Demetri smirked. “Do you wear cute little outfits and give out free samples?”

I rolled my eyes. “This conversation is going downhill fast.”

“Always.” He chuckled. “Sorry, no more sexual innuendos. Okay, go get ready for work, do your run, and we can hang out later.”

I nodded. “Aw, you’re learning so fast.”

“Do I get rewarded for good behavior?”

“And then he defaults.”

“Crap.” Demetri crossed his arms and pouted. He looked so innocent and sexy that I gave in. I leaned up on my tiptoes and kissed him firmly across the mouth.

Immediately he parted his lips, his mouth tasted like oranges. Shockingly he kept his hands at his sides.

He pulled back. “You taste good.”

“So do you.”

We stared at each other for a while. His eyes glanced at my mouth. With a sigh I stepped back. “I’ll text you, ‘kay?”
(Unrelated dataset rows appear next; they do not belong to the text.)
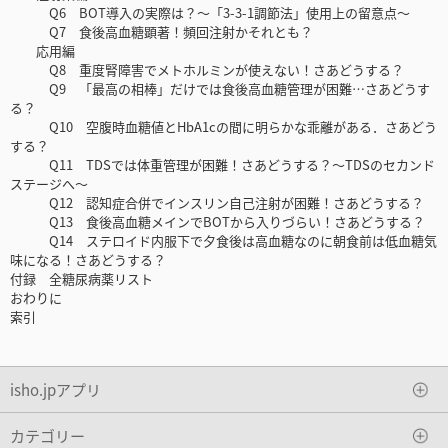
Q6 BOT導入の実際は？～「3-3-1調節法」使用上の留意点～
Q7 食後高血糖顕著！頻回注射かそれとも？
応用編
Q8 重度腎障害でメトホルミンが使えない！さあどうする？
Q9 「最高の相棒」だけでは食後高血糖管理が困難…さあどうす
る？
Q10 空腹時血糖値とHbA1cの間に明らかな乖離がある．さあどう
する？
Q11 TDSでは体重管理が困難！さあどうする？～TDSのセカンド
ステージへ～
Q12 認知症合併でインスリン自己注射が困難！さあどうする？
Q13 食後高血糖メインでBOTから入りづらい！さあどうする？
Q14 ステロイド内服下で夕食後は高血糖なのに朝食前は低血糖気
味になる！さあどうする？
付録 全糖尿病薬リスト
おわりに
索引
isho.jpアプリ
カテゴリー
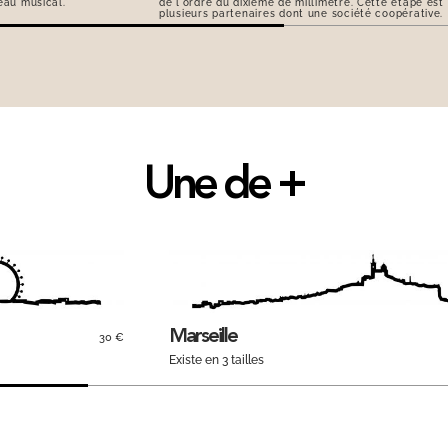
eau musical.
de l'ordre du dixième de millimètre. Cette étape est
plusieurs partenaires dont une société coopérative.
Une de +
Marseille
30 €
Existe en 3 tailles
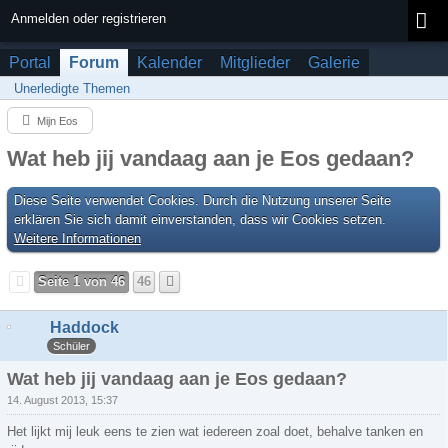
Anmelden oder registrieren
Portal
Forum
Kalender
Mitglieder
Galerie
Unerledigte Themen
Mijn Eos
Wat heb jij vandaag aan je Eos gedaan?
Diese Seite verwendet Cookies. Durch die Nutzung unserer Seite
erklären Sie sich damit einverstanden, dass wir Cookies setzen.
Weitere Informationen
Seite 1 von 46
46
Haddock
Schüler
Wat heb jij vandaag aan je Eos gedaan?
14. August 2013, 15:37
Het lijkt mij leuk eens te zien wat iedereen zoal doet, behalve tanken en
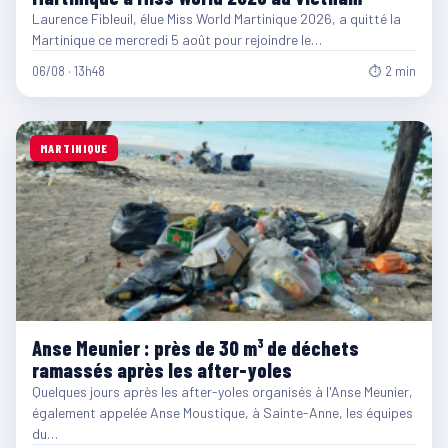
Laurence Fibleuil, élue Miss World Martinique 2026, a quitté la
Martinique ce mercredi 5 août pour rejoindre le…
06/08 · 13h48
⏱ 2 min
MARTINIQUE
Anse Meunier : près de 30 m³ de déchets
ramassés après les after-yoles
Quelques jours après les after-yoles organisés à l'Anse Meunier,
également appelée Anse Moustique, à Sainte-Anne, les équipes
du…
He nodded as I gave him a wave and ran out the door.

Weird how much things could change in twenty-four hours.

I looked in vain down the path. Alec was nowhere to be found. He probably took another route.

****

I cursed Alec for making such a good breakfast. My run was not going as planned. I kept getting side-aches. The food was like a giant boulder in my stomach.

I got to mile three and turned around. The stretch ahead of me might as well have been Everest for how ready my body felt to run it.

I grabbed my iPod and switched to a different mix.

The list that said Crush.

It brought a smile to my face when the techno beat of AD2 started playing in my ears. Before, when I listened to their music I could never tell which brother was singing. Now, it was impossible not to tell. Alec had the deeper voice of the two, he usually sang the melody — he carried the song.

Demetri’s voice was slightly higher. It sounded almost too perfect, kind of like the guy from Rascal Flatts. He usually did the bridges and verses.

But when they sang together, their harmony was perfect. Their music was the kind that any age liked. Their concerts were filled with girls between the ages of eight and eighty.

The fourth mile back went fast. The fifth was even faster, and I was already on my sixth AD2 song when I stumbled.

I looked down. Ugh, stupid shoelaces. I really needed to double knot them, but I was in such a hurry to get my run in before work that I forgot.